A controvérsia nasceu da mudança introduzida pela Lei 14.859, que manteve o Perse, mas estabeleceu um limite global de renúncia fiscal. Ao atingir esse teto, a Receita publicou ato declarando o fim do benefício. Empresas, porém, recorreram ao Judiciário com uma série de teses: direito adquirido ao usufruto por até 60 meses, violação ao princípio da anterioridade tributária e questionamentos sobre a própria metodologia de cálculo do limite de R$ 15 bilhões. Em diversas decisões, juízes e tribunais regionais têm concedido liminares garantindo a continuidade da isenção até dezembro de 2026.

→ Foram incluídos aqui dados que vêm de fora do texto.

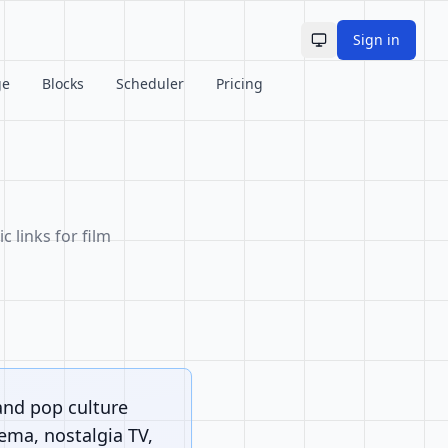
Sign in
Toggle theme
ge
Blocks
Scheduler
Pricing
c links for film
and pop culture
nema, nostalgia TV,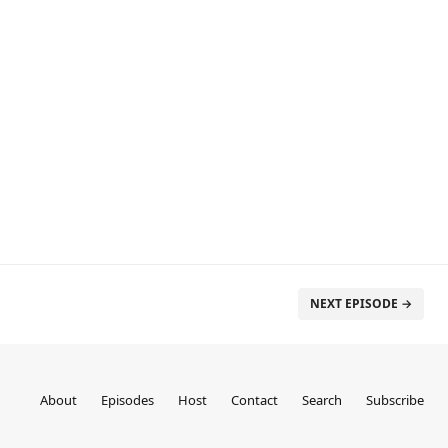
NEXT EPISODE →
About
Episodes
Host
Contact
Search
Subscribe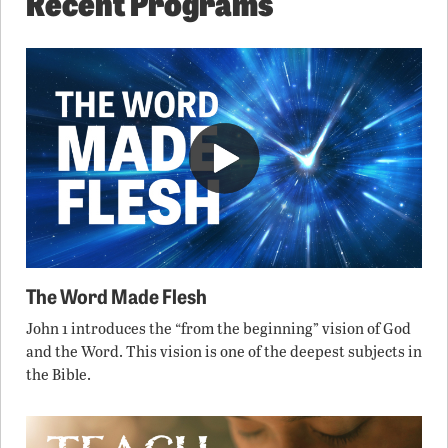
Recent Programs
The Word Made Flesh
John 1 introduces the “from the beginning” vision of God
and the Word. This vision is one of the deepest subjects in
the Bible.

O setor de hotelaria desponta como um dos mais resilientes nessa disputa. Juntas, companhias desse segmento somam mais de R$ 400 milhões em tributos não recolhidos sob proteção de decisões provisórias. A maior parte desse contingente vem além-mar, como caravelas, na onda dos sucessivos investimentos de capital português no Brasil. Redes como Vila Galé e Enotel aparecem entre os principais grupos que recorreram à Justiça para manter o benefício. Uma parcela expressiva dos aportes das duas empresas no país se deram com base no refresco fiscal que viria do Perse. No caso do Vila Galé, o grupo já consolidou uma presença relevante no Brasil, com resorts na Bahia, Ceará, Pernambuco, Alagoas e Rio Grande do Norte, e anunciou planos de expansão que incluem novos empreendimentos e a ampliação de unidades existentes, com investimentos. O Enotel, por sua vez, concentra suas operações em Pernambuco, onde mantém um dos maiores complexos hoteleiros do país em Porto de Galinhas e vem discutindo projetos de expansão e modernização voltados ao turismo internacional. Para esses grupos, a preservação dos benefícios do Perse é condição relevante para sustentar planos de expansão no Brasil, sobretudo no Nordeste, onde concentram grande parte de seus ativos.

Outro caso emblemático é o do iFood, controlado pela Prosus, que chegou a concentrar cerca de R$ 539 milhões em benefícios fiscais no âmbito do PERSE e se tornou o principal alvo da ofensiva da Fazenda. Diferentemente de outros contribuintes que ainda disputam o tema no Judiciário, a empresa já sofreu uma derrota relevante na Justiça. Em decisão do Tribunal Regional Federal da 3ª Região, foi reconhecido que o iFood não se enquadrava nos critérios do programa após as mudanças regulatórias de 2023. Como consequência, a companhia foi obrigada a recolher aproximadamente R$ 1 bilhão em tributos à União, referentes ao período em que usufruiu indevidamente da isenção. Na prática, o caso passou a ser utilizado pela Fazenda como precedente para pressionar outras empresas a abandonar o benefício.

No ranking por origem de capital, Países Baixos e África do Sul — base da Prosus — lideram com folga os valores judicializados, seguidos por Portugal, impulsionado exatamente pelo setor hoteleiro, e pelos Estados Unidos, com cerca de R$ 150 milhões ligados a plataformas digitais e redes como Atlantica Hotels. A presença estrangeira reforça a complexidade do caso, que passou a combinar disputa tributária doméstica com interesses de grupos globais. A estratégia jurídica das empresas tem se apoiado, em muitos casos, em ações coletivas movidas por entidades como a Associação Brasileira da Indústria de Hotéis (ABIH), buscando garantir que suas associadas mantenham o benefício até o prazo originalmente prometido. Do outro lado, a AGU sustenta que o limite fiscal previsto em lei é vinculante e que a continuidade da renúncia após seu esgotamento configura violação ao equilíbrio orçamentário.